Pts were randomly assigned to discovery and validation cohorts in a 70:30 ratio, stratified by year of CAR-T infusion to account for evolving clinical practices. The threshold for high/low MTV was derived using a maximally selected log-rank statistic for PFS in a discovery cohort and confirmed through two-fold cross validation and performance testing in a validation cohort. Kaplan-Meier and Cox proportional hazards models assessed associations between the MTV cutpoint and survival. Logistic regression was used to evaluate treatment response and toxicity with multivariable (MV) adjustment for age, ECOG performance status, disease type, cell of origin, prior autologous stem cell therapy, and number of prior therapy lines. Serial blood samples are collected over 28 days post CAR-T to assess CAR T-cell kinetics (Hamilton, Blood Adv 2024).

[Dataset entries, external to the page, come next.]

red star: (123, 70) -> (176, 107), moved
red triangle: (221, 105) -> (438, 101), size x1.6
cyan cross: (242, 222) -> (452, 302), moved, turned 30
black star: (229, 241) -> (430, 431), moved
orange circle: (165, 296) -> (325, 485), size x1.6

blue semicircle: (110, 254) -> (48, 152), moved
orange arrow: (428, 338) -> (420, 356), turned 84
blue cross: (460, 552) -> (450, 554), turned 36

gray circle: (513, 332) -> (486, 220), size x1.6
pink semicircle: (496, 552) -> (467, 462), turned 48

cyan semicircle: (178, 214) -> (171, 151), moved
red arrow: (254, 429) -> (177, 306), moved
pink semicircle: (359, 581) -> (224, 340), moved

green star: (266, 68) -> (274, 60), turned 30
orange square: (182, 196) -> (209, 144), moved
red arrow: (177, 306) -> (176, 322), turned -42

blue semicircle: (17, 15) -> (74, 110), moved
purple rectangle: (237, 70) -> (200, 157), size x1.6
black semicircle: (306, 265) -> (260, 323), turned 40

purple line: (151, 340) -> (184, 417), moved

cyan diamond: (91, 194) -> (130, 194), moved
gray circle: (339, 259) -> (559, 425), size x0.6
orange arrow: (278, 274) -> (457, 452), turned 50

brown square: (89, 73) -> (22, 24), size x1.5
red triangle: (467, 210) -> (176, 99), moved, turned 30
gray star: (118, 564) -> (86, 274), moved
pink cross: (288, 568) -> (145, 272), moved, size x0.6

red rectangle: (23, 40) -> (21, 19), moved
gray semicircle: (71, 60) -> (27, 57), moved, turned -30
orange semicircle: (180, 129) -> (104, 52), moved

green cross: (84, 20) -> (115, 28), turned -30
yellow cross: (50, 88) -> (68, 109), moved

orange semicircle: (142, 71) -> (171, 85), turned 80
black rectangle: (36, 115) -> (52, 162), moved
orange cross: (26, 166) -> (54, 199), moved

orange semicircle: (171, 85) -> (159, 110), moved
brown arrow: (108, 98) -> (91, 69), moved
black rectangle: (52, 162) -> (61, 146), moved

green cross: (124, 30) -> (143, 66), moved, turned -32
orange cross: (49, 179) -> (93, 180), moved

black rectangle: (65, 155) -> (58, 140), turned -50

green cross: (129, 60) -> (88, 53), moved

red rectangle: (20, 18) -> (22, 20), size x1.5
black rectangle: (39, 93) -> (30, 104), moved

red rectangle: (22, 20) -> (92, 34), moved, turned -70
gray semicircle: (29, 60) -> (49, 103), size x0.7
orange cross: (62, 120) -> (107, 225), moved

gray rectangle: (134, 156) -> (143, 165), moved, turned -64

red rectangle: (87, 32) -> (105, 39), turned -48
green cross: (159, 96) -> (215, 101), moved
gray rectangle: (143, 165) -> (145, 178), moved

TFPFS-12, defined as the absence of > Grade 3 cytokine release syndrome (CRS) or immune effector cell associated neurotoxicity syndrome (ICANS), progressive or stable disease, or non-relapse mortality at month 12 after CAR T infusion, was analyzed as an exploratory endpoint.
Results: We identified 239 pts (92% (n=220) axicabtagene ciloleucel, 7% (n=17) lisocabtagene maraleucel, and 1% (n=2) tisagenlecleucel) with R/R LBCL. A data-driven cutpoint of 125.5 mL was identified in the discovery cohort (n=167) and was independently validated in the validation cohort (n=72) {McNemar's test: p=0.5}.
For the entire cohort, we analyzed high (n=61, 26%) vs. low (n=178, 74%) MTV; baseline characteristics were similar, including age, ECOG performance status, histologic subtype, and line of therapy. Median follow-up was 39.5 months. Pts with high MTV had significantly worse outcomes; median PFS was 4.2 vs. 36.3 months (HR 2.65, p<0.01), and OS was 20.1 vs. 65.5 months (HR 2.89, p<0.01) in high vs. low MTV groups, respectively. Complete response rate was 46% in the high MTV cohort vs 79% in the low MTV cohort (p<0.01). There were no significant differences in CRS or ICANS incidence between MTV groups (p=0.2/0.2). Pre-apheresis LDH had a positive correlation with baseline MTV (r=0.41; p<0.01). Similar cutpoints were derived for TLG (1593.8 SUV*mL) and SUVmax (9.9), but only TLG's cutpoint was prognostic for PFS (p<0.01); SUVmax was not (p=0.09). TLG and MTV agreed in 92% of cases.
TFPFS12 rate across all pts was 54% and was achieved in 30% of high MTV pts (n=18) vs. 52% in the low MTV group (n=91). High MTV was independently associated with worse TFPFS12 on MV analysis (OR 0.36, 95% CI 0.17–0.76, p=0.01), adjusted for relevant clinical covariates.
CAR-T expansion kinetics did not differ by MTV category at days 7 (p=0.2) or 14 (p=0.3). MV linear regression fit for log-10 transformed median area-under-the-curve over 28 days (AUC-28), MTV group, and relevant clinical covariates did not show a significant association between baseline MTV and peak CAR (p=0.3) or AUC-28 (p=0.2).
Conclusions: This is the largest study to identify through robust validation that a baseline MTV cutpoint of >125 mL independently predicts PFS and OS in R/R LBCL treated with CAR-T, defining a high-risk subgroup with unmet therapeutic need. These findings support using MTV for risk-stratification in clinical trials and for identifying pts who may benefit from intensified or novel regimens. Integrating MTV-guided risk groups with composite endpoints like TFPFS-12 could refine efficacy and safety assessments.